The main thing that makes any narrative show work is the community we are invited into. Every show from Quincy to CSI is a little bit of a soap opera with a lot of science thrown on top. This is only natural as we are social creatures. I have no objection to casting our new show (let’s call it 350) with handsome and adept actors. Why not? Then we invent enough of a complicated personal life for each character so that our viewers are enticed. Of course, we include characters of different ethnic and racial backgrounds as well as differences in outlook and sexual orientation. This is not only to draw in all types, but to express what the world of environmental science looks like, or at least what it must look like if we are to survive.

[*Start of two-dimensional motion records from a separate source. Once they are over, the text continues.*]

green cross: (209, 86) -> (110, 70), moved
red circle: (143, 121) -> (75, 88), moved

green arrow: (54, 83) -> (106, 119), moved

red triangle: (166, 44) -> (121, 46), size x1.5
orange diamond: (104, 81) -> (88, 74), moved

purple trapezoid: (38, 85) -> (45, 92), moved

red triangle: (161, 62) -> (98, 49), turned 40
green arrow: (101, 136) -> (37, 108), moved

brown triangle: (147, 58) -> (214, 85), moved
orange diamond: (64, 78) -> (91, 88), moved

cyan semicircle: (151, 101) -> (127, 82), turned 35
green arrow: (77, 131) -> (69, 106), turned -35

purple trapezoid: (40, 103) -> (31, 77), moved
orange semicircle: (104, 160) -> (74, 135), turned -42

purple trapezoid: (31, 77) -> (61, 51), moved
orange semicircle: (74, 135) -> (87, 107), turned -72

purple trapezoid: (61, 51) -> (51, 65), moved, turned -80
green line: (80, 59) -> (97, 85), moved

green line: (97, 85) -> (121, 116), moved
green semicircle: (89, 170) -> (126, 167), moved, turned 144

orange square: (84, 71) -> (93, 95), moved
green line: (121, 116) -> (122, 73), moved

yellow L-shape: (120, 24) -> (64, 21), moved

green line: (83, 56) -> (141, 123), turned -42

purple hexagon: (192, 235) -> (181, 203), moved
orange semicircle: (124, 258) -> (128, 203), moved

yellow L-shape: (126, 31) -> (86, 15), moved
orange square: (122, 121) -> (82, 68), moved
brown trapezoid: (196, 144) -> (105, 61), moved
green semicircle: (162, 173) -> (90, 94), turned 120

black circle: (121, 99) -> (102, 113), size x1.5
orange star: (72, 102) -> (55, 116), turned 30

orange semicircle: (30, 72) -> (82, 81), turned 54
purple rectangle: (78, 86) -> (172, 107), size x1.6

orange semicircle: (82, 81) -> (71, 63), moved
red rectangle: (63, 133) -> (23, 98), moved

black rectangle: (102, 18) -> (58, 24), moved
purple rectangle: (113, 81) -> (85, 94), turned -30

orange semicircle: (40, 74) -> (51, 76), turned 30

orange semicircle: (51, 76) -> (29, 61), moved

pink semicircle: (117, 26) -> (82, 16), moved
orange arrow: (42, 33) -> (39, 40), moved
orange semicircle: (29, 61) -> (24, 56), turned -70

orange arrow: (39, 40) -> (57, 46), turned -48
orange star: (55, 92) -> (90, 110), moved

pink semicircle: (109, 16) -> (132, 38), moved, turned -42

Now I know that most of the students who told me that they were going to study forensic science will change their course of study. This will most likely happen when they find out that their real future looks nothing like what they see on television. After all, most law enforcements units have nowhere near the budget they would need to provide all the equipment we see on these shows. Most of these students will wind up in law enforcement, or as science teachers, or in a totally unrelated field. But, by at least trying out this course of study, all of them will have a broader and deeper understanding of science. And that can’t be bad. I want the same thing to happen for environmental studies. We will be lucky if we get a little swell in the upcoming crop of environmental scientists. But wouldn’t it be great if a large sector of the public had an increased awareness of environmental issues?
So, how about it? Any screenwriters out there willing to make this a reality? The hardest part, of course, will be finding sponsors that have nothing at all whatsoever to do will big oil!